Most importantly, it has sparked a debate in Australia and made it that much harder for the bigots to argue that refugees should just stay where they come from or that it is cruel for refugees to risk the lives of their children by fleeing their countries or that refugees are just “economic” refugees whose only concern is money. It has put a human face on suffering that was not seen by many people before.
I don’t understand how any of that is a bad thing, but I’m happy to be enlightened.
Comrade Mary
@ pattonbt (#8): Wow. Got me crying here.
Way too late in Toronto, and I have to go to bed, but I’ll watch the videos on the weekend. Thanks, Sarah.
Nellcote
Morgan Spurlock had a Minuteman live with an undocumented immigrant family in LA in his series “30 Days”.
http://vimeo.com/11155073
kdaug
Do go righteous, SPT.
asiangrrlMN
Ms. Sarah, this is a wondrous story. Painful in parts, but still wondrous. Thank you for posting about it.
Just Some Fuckhead
@John:
Tell him to back off before he’s banned.
northquirk
Thank you SPT for this post; it’s a great reminder that for all our snarky bitterness, we take far too many things for granted in this country.

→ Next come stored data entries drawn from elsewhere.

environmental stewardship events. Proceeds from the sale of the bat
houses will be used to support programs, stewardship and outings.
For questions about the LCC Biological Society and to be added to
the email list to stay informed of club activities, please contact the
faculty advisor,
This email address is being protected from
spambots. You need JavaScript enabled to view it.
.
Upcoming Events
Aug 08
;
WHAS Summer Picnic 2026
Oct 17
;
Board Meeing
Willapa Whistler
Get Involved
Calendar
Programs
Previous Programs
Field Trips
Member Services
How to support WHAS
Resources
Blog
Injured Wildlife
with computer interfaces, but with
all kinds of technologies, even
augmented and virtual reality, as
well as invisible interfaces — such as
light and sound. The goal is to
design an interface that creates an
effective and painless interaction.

Immigration policy in the US is a disgrace, particularly considering that everyone pushing for tighter policy has directly benefited from their ancestors immigrating here and destroying the civilizations of the first nations.
montana
BryanD,
Put down the grain alcohol and step slowly backwards.
Thank you
AxelFoley
Didn’t the original white Aussies come to Australia on boats, too?
I’m just sayin’…
Sarah Proud and Tall
And usually in chains…
Debbie(aussie)
Thanks for this post Sarah. the anti-boat persons make me ashamed to be an Aussie. The figure for those who risk everything to come here by boat is less than 1%. But it gets all the coverage, while keeping ‘illegal’ immigrants in detention costs about $250000/person/year and it often takes two years for all the beaurocratic bs to be finalised it just makes no sense at all. Unless of course you have no heart. And what are the righties for if if not their lack of empathy.
DaveInOz
It was brilliant television and eye-opening for a lot of people here. It’s great to see it being watched in the States.

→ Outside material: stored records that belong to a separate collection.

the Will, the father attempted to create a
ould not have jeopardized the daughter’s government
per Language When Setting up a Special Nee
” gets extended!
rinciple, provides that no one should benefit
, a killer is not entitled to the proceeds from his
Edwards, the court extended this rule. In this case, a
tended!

There have been some pretty despicable politicians playing the fear card over ‘illegal immigrants’. John Howard won an election on it by grabbing Pauline Hanson’s One Nation party rhetoric and policies and Tony Abbott now is just as bad. It also doesn’t help that many major cities in Australia only have Murdoch empire newspapers available. Thank God for The Age here in Melbourne.
El Cid
Google the show on the torrents, and those who know usenet voodoo and binaries, it’s all on there.
Mitchell Young
Maybe some day they’ll make a documentary about the ‘Anglo’ construction workers in California who are either unemployed or have seen their wages reduced to 1991 levels– in dollars, not real wages. Maybe they’ll make a documentary about Bob Clarke, Christmas Story director and his son, killed by an illegal alien drunk driver who, having been in through our ‘justice system’ (soliciting prostitution), should have been deported.
You see, the problem with these documentaries is that they are totally one sided, and even having picked a side, are likely to feature only those moments that the pro-mass immigrationists want to you see.